Be that as it may, mobile franchisee services require remarkably less investment than other sorts of businesses.
One does not have to commit to a five-year contract for a location. The entrepreneur does not start out with labor expenses for anyone else other than themselves.
The franchisee may have to purchase a vehicle, but they can redeem for that over time.
And even more, the franchisee is able to achieve an impressive amount of profit from running a mobile business, and there is even the potential to earn a six-figure revenue.
But of course, there is an underside to this. Cunningham believes that at the time of running a mobile business, in order to succeed, the franchisee needs to be active and also own a sales and marketing mentality.
Entrepreneurs who lack the business prospect will be experiencing a difficult time.
Personal-service Sector Franchising
Agency type businesses, such as maid services and home-based healthcare, (in which, the franchisee perform as a hub for independent entrepreneurs), are the most popular area of franchising at the moment.

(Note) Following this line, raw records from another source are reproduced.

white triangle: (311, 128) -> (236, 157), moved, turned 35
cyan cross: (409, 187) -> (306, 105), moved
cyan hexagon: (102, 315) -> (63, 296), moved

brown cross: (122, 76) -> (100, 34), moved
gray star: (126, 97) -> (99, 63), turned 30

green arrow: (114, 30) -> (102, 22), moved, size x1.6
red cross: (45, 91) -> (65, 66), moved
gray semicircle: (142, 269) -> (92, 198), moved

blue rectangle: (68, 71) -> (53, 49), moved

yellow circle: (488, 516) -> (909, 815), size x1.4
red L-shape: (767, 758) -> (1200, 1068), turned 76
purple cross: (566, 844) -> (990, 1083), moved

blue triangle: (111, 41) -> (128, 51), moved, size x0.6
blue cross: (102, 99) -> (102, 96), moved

In particular, home-based healthcare, is in great demand among mobile franchises, primarily because the young generation prefers to stay at home rather than working outside, for as long as they can.
Moreover, they are choosing home-based nursing care and assistance rather than going to assisted-living organizations. But another reason such franchises are so famous is due to the profit margin. Based on a report from Franchise Business Review, the average profit gained by senior-care franchises is almost $99K yearly.
According to Elgin of FranChoice, the average investment amount for senior care is a number less than $100K, and in one or two years, these franchises have the potential to gross $1 million or more.
These types of franchises are strongly the most profitable franchises anyone can invest in. then again, there is catch to all of this glory: these franchises require an immense amount of marketing.
Least profitable franchises
After having discussed the most profitable industries in the franchising business, we shift our focus to the least profitable franchises 2019.
In the following, we will take a look at the top 5 least profitable franchises 2019 in three different categories of High Investment, Medium Investment, and Low Investment. Let’s take a look at this data gathered and published by Forbes.